Agnieszka Radwanska doesn’t do any of those things, or at least she doesn’t do them often. Instead, once a point is over, Radwanska walks—flat-flooted and a little slump-shouldered—to the other side of the court. There she casually sets her feet in her return position, bends down a little, and watches her opponent get ready to serve. That’s about it. Today, at the end of her semifinal with Angelique Kerber at Wimbledon, at the end of the biggest match of her career, Aga waited at the baseline looking about as wound up as someone waiting to cross a street.
That, of course, is one of the Radwanska secrets, one of the many that help this unprepossessing young woman outfox her more powerful opponents. When things get tighter, she looks, if anything, more distanced from it all; at times, she doesn’t seem to be concentrating all that hard. But when she begins to frown and walk listlessly, that’s when you better watch out. Serving for the match at 5-4 in the second set, a few points from making, as she said later, “a dream come true,” Radwanska watched as Kerber floated an easy backhand long. This was the type of free point in a crucial situation that would have had most of her peers straining every muscle to the breaking point in celebration. Radwanska, as the ball sailed past her, slumped her shoulders a little more and made her most characteristic facial gesture: She scrunched up her nose.
So it was almost surprising to hear Radwanska come off the court and say that the last two weeks had been the best of her life, that she was so nervous to start that her “racquet was shaking a little,” and that making a Wimbledon final had been a dream of hers for the “almost 18 years” that she had been playing tennis.
She made it there by doing what she’s been doing for most of those 18 years—a lot with seemingly very little. In one sense, Radwanska was lucky that she faced Kerber, a friend and fellow newbie to the Wimbledon semis. But Aga’s performance was still representative of what has, against most people’s odds, put her within striking distance of the No. 1 ranking. Few players pull off as many pleasing, improvised, quietly unique plays in a routine two-setter as she does. Here’s a partial rundown of today’s:
—In the second set, Radwanska ran forward and, without stopping to set up or taking much of a backswing, poked an inside-out forehand approach that eventually won her the point. There was really nothing to the stroke except the contact.
—A little earlier, Radwanska was at one corner of the baseline, watching Kerber run forward for what appeared to be a sure forehand winner.

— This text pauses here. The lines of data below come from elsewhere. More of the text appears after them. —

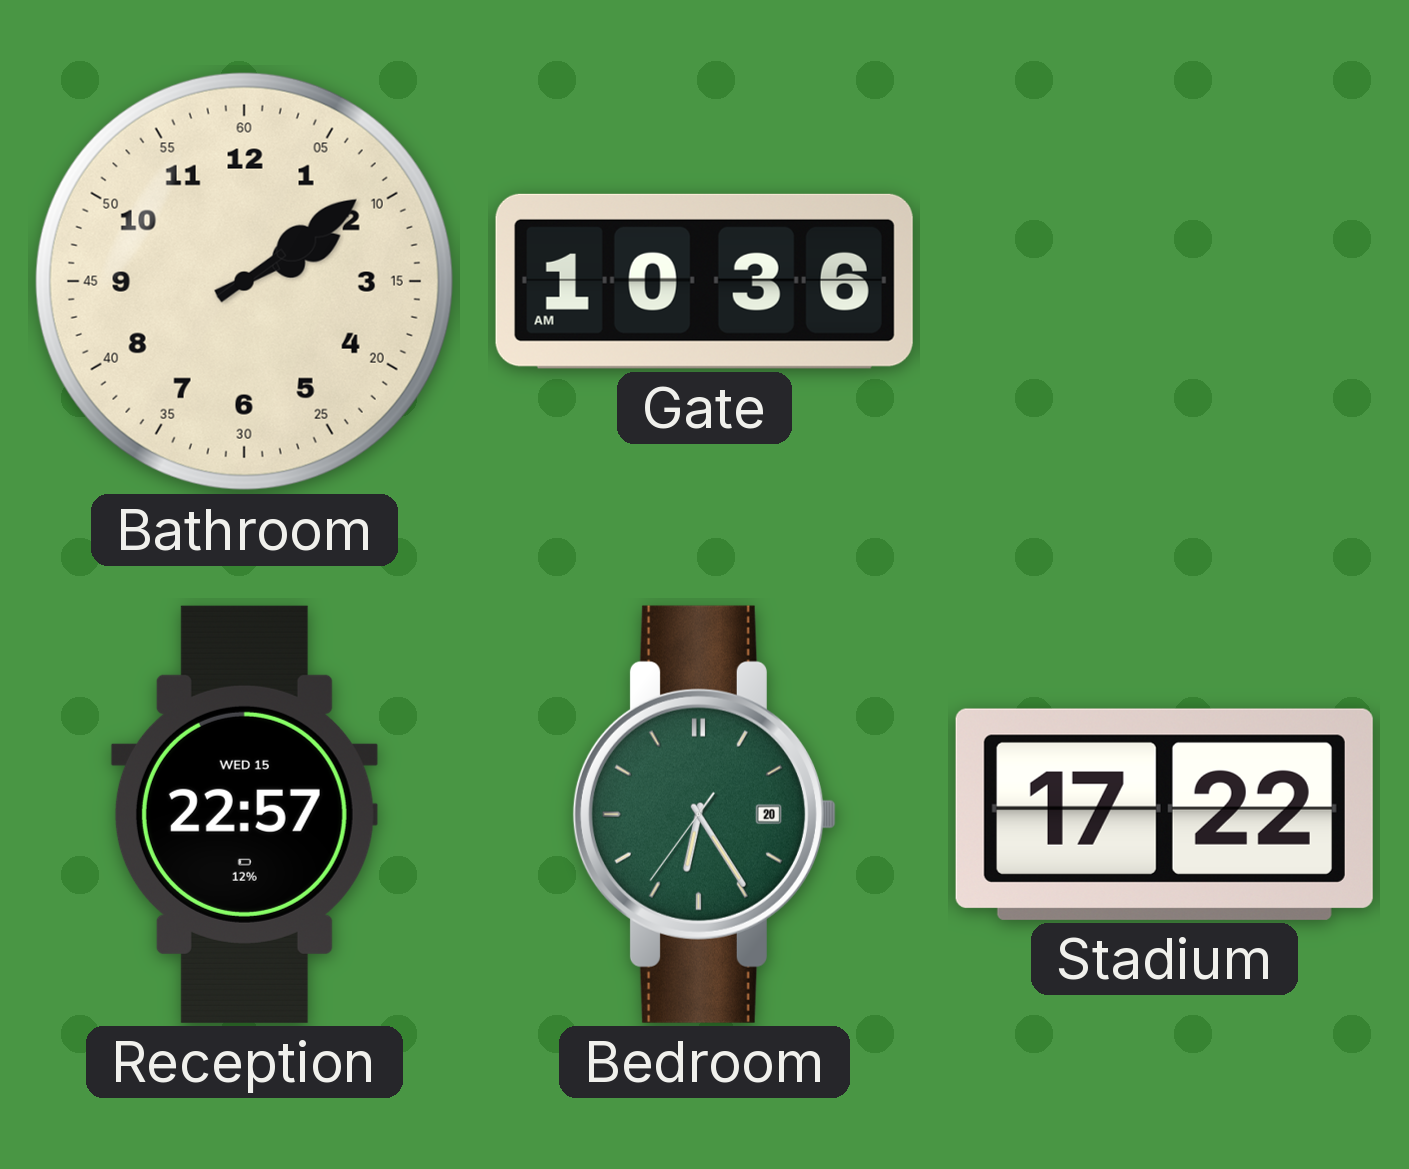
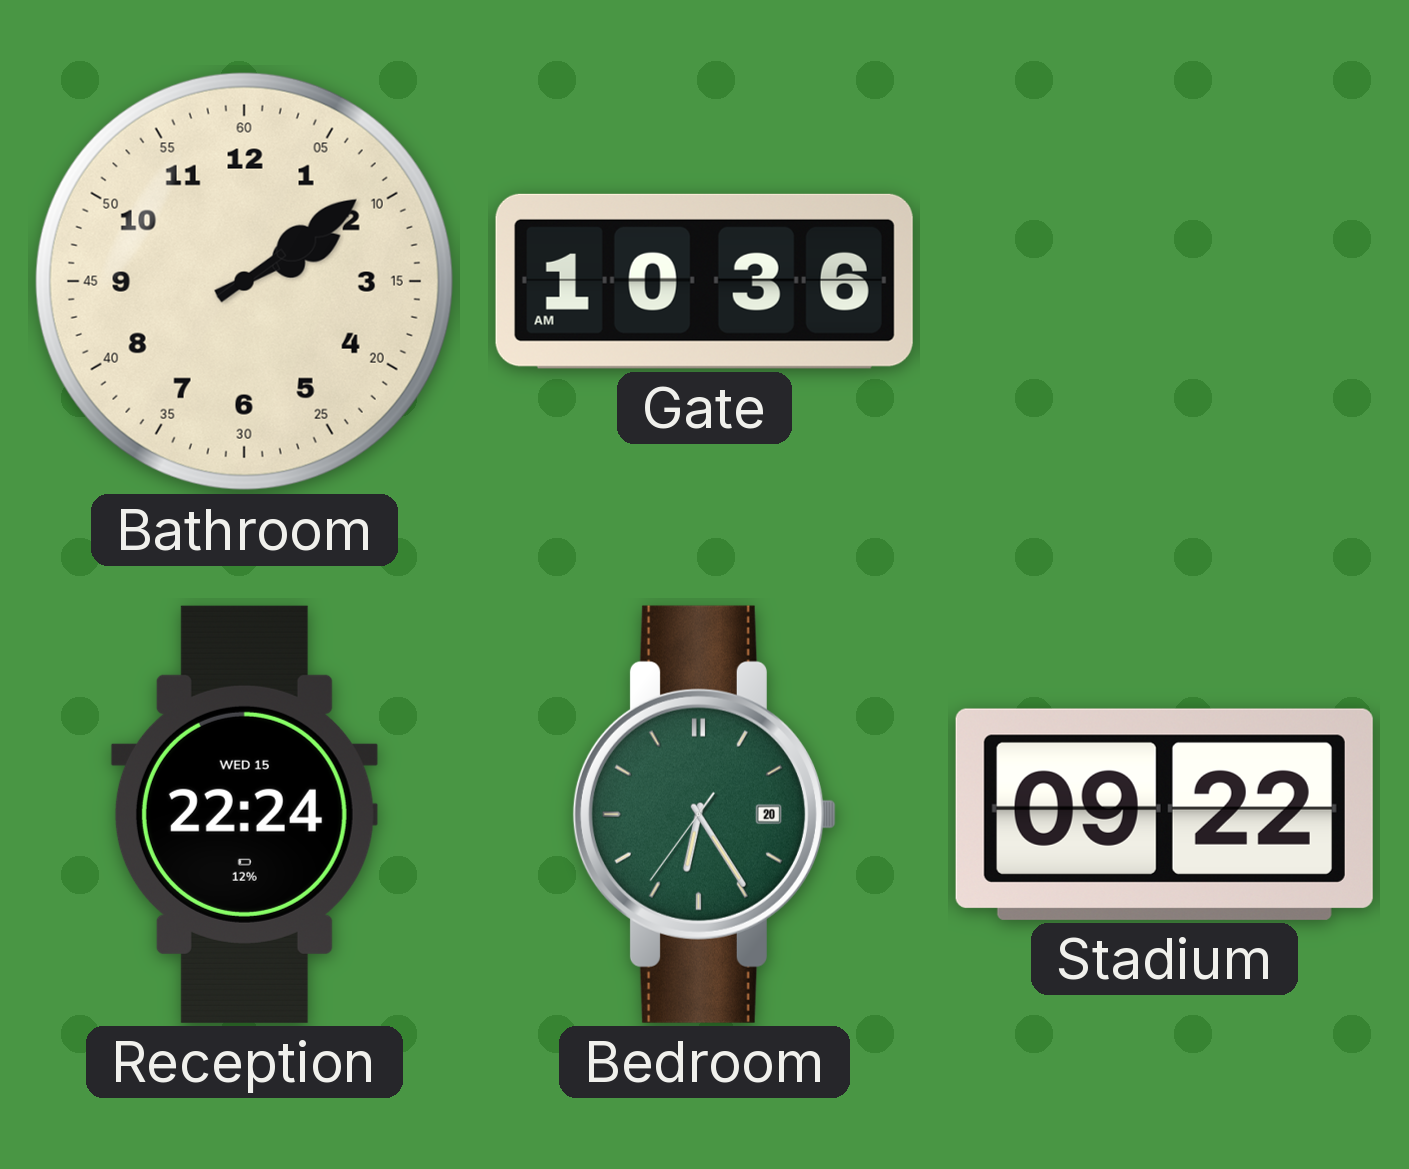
Reception: 22:57 -> 22:24
Stadium: 17:22 -> 09:22
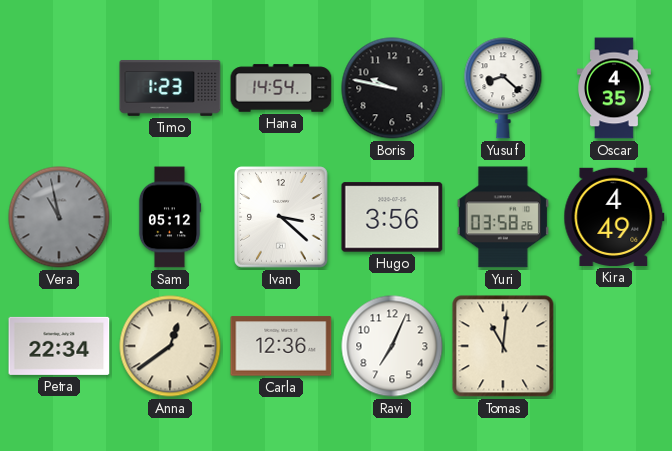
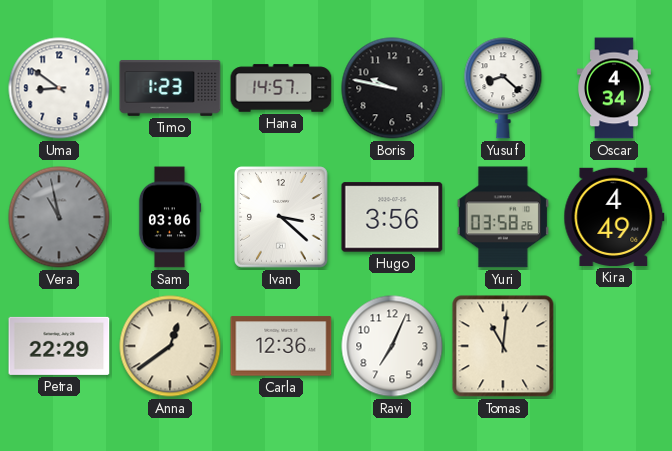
Uma: none -> 8:51
Hana: 14:54 -> 14:57
Oscar: 4:35 -> 4:34
Sam: 05:12 -> 03:06
Petra: 22:34 -> 22:29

Before Kerber began to swing, though, Radwanska was already moving crosscourt. She caught up to the ball and bunted a backhand—again, the stroke was nothing but contact—into the open court for a winner.
—Up a break in the second at 3-2, Radwanska moved into position for a swing forehand volley at the service line. She was well over on her forehand side, and the obvious direction was to send the ball crosscourt. But Aga saw a different angle down the line, and managed to thread the ball along it and past a surprised Kerber.
As Radwanska summed it up afterward, in her always-concise way: “I think I did a great job today.”
As for Kerber, she said that Radwanska “moved very well and made not so many mistakes,” and that she couldn't make much headway with her aggressive game plan against her. That was true; Radwanska hit 20 winners against six errors, and connected on 78 percent of her first serves. She's not known for getting free points with her serve, but that shot got her out of a few jams today.
It was a tame ending for Kerber after her demolition of Kim Clijsters in the fourth round, and her wildly emotional win over her fellow German Sabine Lisicki in the quarters. But she can’t be too disappointed. In the last year, this once obscure player has made nothing but headway and established herself as a threat to anyone. Two things stick out to me about Kerber's game: The extreme angles she can create with her two-handed backhand, and the unvarnished, straight-armed way she hits her forehand—hits it for winners, that is.
When it was over, after Radwanska’s final well-crafted sequence of shots had won her the match, the first Polish women’s finalist in Wimbledon history jumped in the air. Not too high in the air, but she got off the ground. Then she jumped again. Then she walked to the net. It could be that she didn’t want to celebrate too much because she could see what was coming. And I wouldn't blame her. At that moment, Radwanska knew she was going to get either Serena Williams or Victoria Azarenka in the final, each of whom would likely keep her from weaving her deceptive web out there, and send her home with the runner-up trophy. It turns out that her opponent will be Serena. An in-form Serena. A 24-ace-hitting Serena. A hungry Serena.
Uh . . . better not to think about that right now. Because however it ends, the one thing that had been missing in Radwanska’s rise was a deep Grand Slam run—this was her first semi at any major, and now it’s her first final. It’s nice to see this thoughtful throwback find a way to succeed, and find new ways of keeping her longtime fans—I’ve been on the bandwagon for years—surprised and entertained. And it was even nicer to see jump—OK, bounce—for joy a second time when it was over. She must have been saving that one for when her dream came true.